╔══
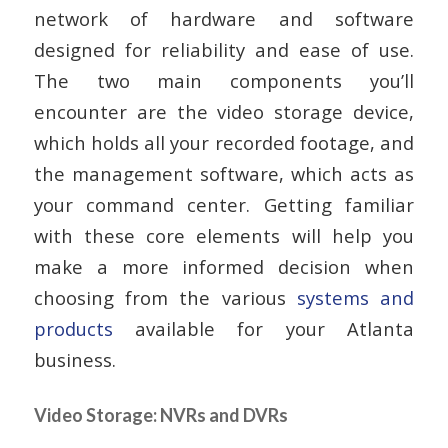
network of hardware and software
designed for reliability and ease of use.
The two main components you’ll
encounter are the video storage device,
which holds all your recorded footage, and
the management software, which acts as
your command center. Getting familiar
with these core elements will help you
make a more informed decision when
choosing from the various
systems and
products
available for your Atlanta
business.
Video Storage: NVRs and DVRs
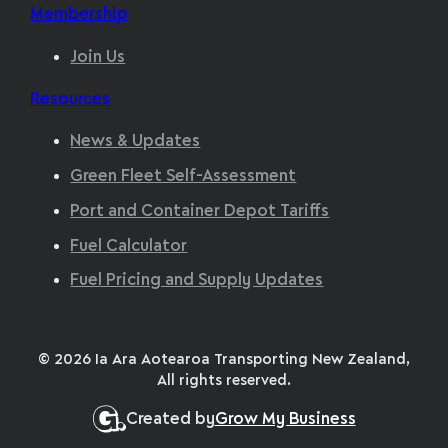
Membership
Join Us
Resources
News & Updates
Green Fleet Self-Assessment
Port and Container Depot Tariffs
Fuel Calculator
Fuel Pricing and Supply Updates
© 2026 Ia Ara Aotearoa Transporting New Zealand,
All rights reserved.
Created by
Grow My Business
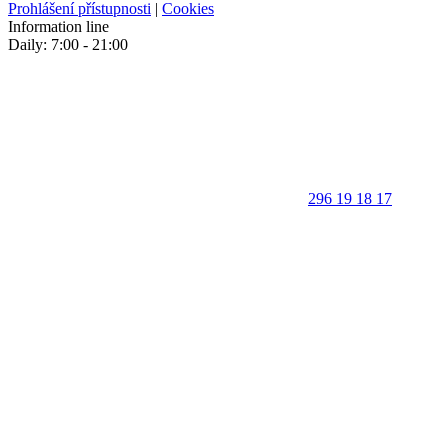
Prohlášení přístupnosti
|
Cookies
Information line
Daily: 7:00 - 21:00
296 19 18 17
╚══
╔══
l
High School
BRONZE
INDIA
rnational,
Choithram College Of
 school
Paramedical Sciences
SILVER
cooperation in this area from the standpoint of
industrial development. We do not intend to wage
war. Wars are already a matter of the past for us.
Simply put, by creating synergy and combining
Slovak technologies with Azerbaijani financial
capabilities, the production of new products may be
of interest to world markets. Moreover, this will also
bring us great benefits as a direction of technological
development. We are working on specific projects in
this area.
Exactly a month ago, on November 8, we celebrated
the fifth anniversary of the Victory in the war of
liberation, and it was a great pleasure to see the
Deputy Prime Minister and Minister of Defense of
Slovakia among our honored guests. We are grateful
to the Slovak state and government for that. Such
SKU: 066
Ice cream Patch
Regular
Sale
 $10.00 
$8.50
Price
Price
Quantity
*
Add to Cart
╚══
### WORK TO COMPLETE
Give again, word for word, every line of the listing above from the one with "war. Wars are" to the one with "of interest to", both inclusive, and nothing beyond them.

### SOLUTION TO THIS PROBLEM
war. Wars are already a matter of the past for us.
Simply put, by creating synergy and combining
Slovak technologies with Azerbaijani financial
capabilities, the production of new products may be
of interest to world markets. Moreover, this will also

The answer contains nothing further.